Chinese New Year 2012
Chinese dragon New Year is 15 day long festival with interesting customs and traditions. Reuters

The legend of Jeremy Lin keeps growing by (literally) leaps and bounds with every sensational game he plays. The New York Knicks’ celebrated new point guard has captivated not only Gotham, but apparently virtually everyone who follows NBA basketball.

Naysayers and pessimists have less and less reason to question Lin’s game -- on Friday night in screaming Madison Square Garden, the young Harvard graduate, in his fourth consecutive start, scored a career-high 38 points against the Los Angeles Lakers (the team that happens to feature the world’s greatest player, someone named Kobe Bryant). Not surprisingly, the Knicks also won their fourth straight game.

Lin has singlehandedly revitalized what was once a moribund season for the Knicks and may be breathing new life to the NBA as a whole.
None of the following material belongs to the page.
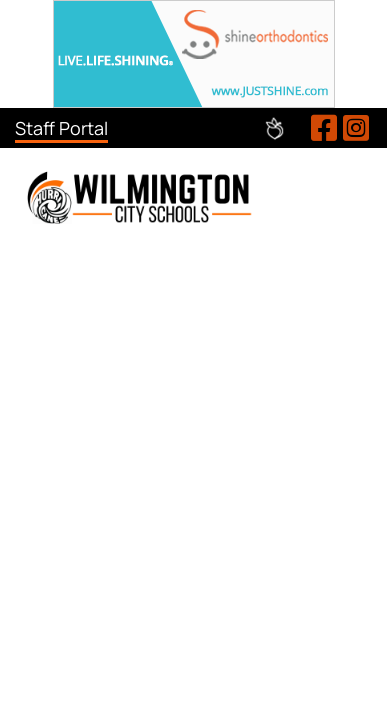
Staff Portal (61, 128)
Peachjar (274, 128)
His story is too good to be true, too much like a fantasy script for a widely imaginative Hollywood screenwriter.

Lin is the son of immigrants from Taiwan, raised in northern California loving basketball, becomes one of the top high school stars in the state, received no athletics scholarship offers from any college; goes to Harvard, where he sets records on the hoops team; after graduation, goes undrafted; becomes picked up by his hometown Golden State Warriors (who hardly play him); gets signed by the Houston Rockers (who also waive him); bounces around in D-league ball and somehow ends up on the Knicks during a lockout-shortened season (but stuck on the bench like a wad of discarded chewing gum).

Then suddenly, due to an injury to Carmelo Anthony and a family tragedy to Amare Stoudamire that required his attention, Lin finally gets his chance to start – and he lights up hearts from the Bronx to Staten Island and all the way to Taiwan.

Lin is the first American-born Chinese or Taiwanese to ever play in the NBA. He is not only a superb basketball player, but extremely intelligent, humble and deeply religious. And now he is the toast of Broadway, the media capital of the world.

Could you possibly ask for a better story than this?

But perhaps all this unlikely success was pre-ordained.

We are now in the Chinese “Year of the Dragon.”

Doing some background research, I noticed that Lin was born in August 1988 (which also fell during a “Year of the Dragon”).

Coincidence? Perhaps.
But I think it’s more like serendipity.

According to Chinese astrology and horoscope (which Lin probably doesn't believe in, since he’s a devout Christian), the Dragon is a symbol of good fortune.

According to 2012Dragon.com, the Dragon “brings in the Four Blessings of the East: wealth, virtue, harmony and longevity.”

Indeed, if Lin keeps up his spectacular play, he will bring the Knicks, the NBA and himself substantial wealth. He already has a lot of “virtue,” he is in “harmony” with his teammates (since they seem to like him and he’s not a ball hog) and everyone is hoping he has a career of “longevity.”

“Of the twelve signs of the Chinese zodiac, the Dragon is the most special, as it is a mystical being rather than an earthly animal,” the website added.

“In this context that means we can expect grand things this year. Bigger than life is very much a Dragon thing.”

Basketball fans are surely hoping for “grand things” from Lin this year and many more to come.

In Eastern philosophy, 2012Dragon added, the Dragon is said to “be a deliverer of good fortune and a master of authority. Therefore, those people born in Dragon years are to be honored and respected.”

I think if Lin keeps throwing up 20-points-plus games and makes fancy spin moves and slam dunks, he will indeed deliver much “good fortune” and becomes hugely “honored and respected.”